Bonifaci Ferrer, fez seus primeiros estudos em Perusa (Itália) e logo foi estudar na Universidade de Lérida, na província de Catalunha, Espanha. Casou-se com Jaumeta Despont com quem teve onze filhos. Exerceu diversas funções oficiais como representante do município de Valência, além de ser embaixador do Reino em certas missões delicadas.
Esta foi, precisamente, uma das causas que levaram-no ao cárcere, devido a uma denúncia, mais tarde, que não pôde ser comprovada. Por causa disso, associado à morte de sua esposa e de nove dos seus onze filhos e à influência de seu irmão Vicente, ingressou no convento cartuxo de Porta Coeli, próximo à Valência. Conviveu com os acontecimentos do "Cisma de Ocidente",* pois manteve estreitas relações com Benedico XIII, o famoso "Papa Luna".
Ferrer foi o primeiro tradutor da Bíblia para o valeciano (Ao lado, uma página do Livro de Apocalipse nesta língua, não a da edição de Ferrer). Com a ajuda de alguns frades baseou seu trabalho inicialmente na Vulgata. Esta Bíblia foi impressa por Mossén Alfonso Fernández de Córdoba, espanhol, e Mossén Lambert Palmart, alemão, no estilo tipográfico velho romano, de fevereiro de 1477 a março de 1478, patrocinado pelo comerciante Felipe Vizlant, alemão, irmão de Jacobo Vizlant, o introdutor da imprensa em Valência, morto em 1485. O Psalterium [Os Salmos] já haviam sido impressos nesse mesmo idioma "en nombre de nuestro Senyor y de la humilde Verge María, mare sua."
Esta Biblia "foi traduzida da língua latina para nossa língua valenciana, no Convento (Cartuxo) de Porta Coeli, pelo Rev. Micer Bonifaci Ferrer (irmão de Vicente), com a ajuda de outros singulares homens da ciência".

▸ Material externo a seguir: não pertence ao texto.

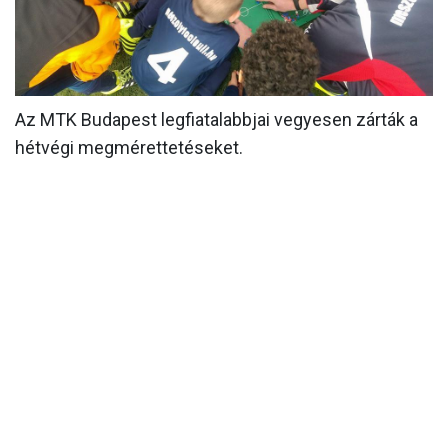
MÉRKŐZÉSEK
KLUB
GALÉRIA
Az MTK Budapest legfiatalabbjai vegyesen zárták a
hétvégi megmérettetéseket.
SZURKOLÓI ÉLMÉNYEK
AKKREDITÁCIÓ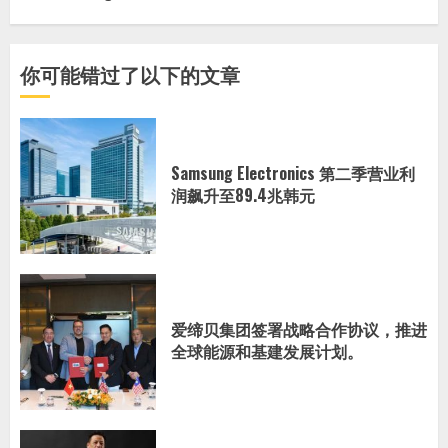
你可能错过了以下的文章
Samsung Electronics 第二季营业利
润飙升至89.4兆韩元
爱缔贝集团签署战略合作协议，推进
全球能源和基建发展计划。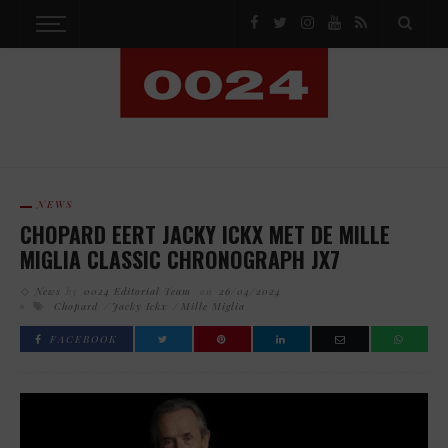
NEWS
CHOPARD EERT JACKY ICKX MET DE MILLE
MIGLIA CLASSIC CHRONOGRAPH JX7
News
by
0024 Editorial Team
on
26/04/2024
Chopard
Jacky Ickx
Mille Miglia
FACEBOOK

Este é o testemunho do Pe. J. B. Civera em sua história do Monastério de Porta Coeli (em 1630):
"Chegaram em minhas mãos quatro folhas de papel de marca maior, as quais foram enviadas por um clérigo de Valência. Ele dizia tê-las achado entre outros papéis velhos em um arquivo e eram as últimas de uma Bíblia escrita na língua valenciana, traduzida do latim por certo Padre chamado D. Bonifaci. Esta obra foi impressa em Valência no ano de 1478. Espantou-me muito quando a vi, porque ninguém a mencionou já que muitos devem ter tido conhecimento da mesma. Disseram-e semelhante coisa, uma vez que a notícia sobre a mesma, como já disse, parece novidade . Digo isso, porque na última página, vê-se a simplicidade da língua valenciana daquela época."
O manuscrito de Ferrer foi impresso em fevereiro de 1477, pouco tempo depois da invenção desse mecanismos por Gutemberg, em 1439. Um ano depois de impressa veio à luz.
Por ironia, o ano de 1478 não era o melhor momento para isso. Nos territórios de Fernando de Aragão e Isabel de Castela, os Reis Católicos, têm sua petição feita ao papa Sisto IV atendida pelo mesmo: a criação de um dos meios mais poderosos para unificar política e religiosamente um Estado, a Inquisição. Imagine nesse período, publica-se uma Bíblia em uma língua vernácula!
Ainda que os decretos do Concílio de Tolosa (1229) proibissem a leitura da Bíblia nas línguas vernáculas, o fato de traduzir-se e imprimir-se uma Bíblia em valenciano demonstra que, na região valenciana, não estavam em vigor tais decretos nem as leis impostas por Jaime I de Aragão. A 3a. proibição de Tarragona (1233) não tinha alcance ali. Conforme certos autores, a Inquisição vedou ao povo esta Bíblia tendo como pretexto o seguinte:
"Porque alguns dos judeus que ficaram na Espanha, depois de serem expulsos desses Reinos cento e vinte mil, usaram essa versão da Bíblia em suas ações e cerimônias, como o modo de oferecer sacrifícios. Por isso, proibiu-se a leitura dessa versão. Os que não pertencessem ao povo judeus podiam lê-las. Os demais não poderiam fazê-lo."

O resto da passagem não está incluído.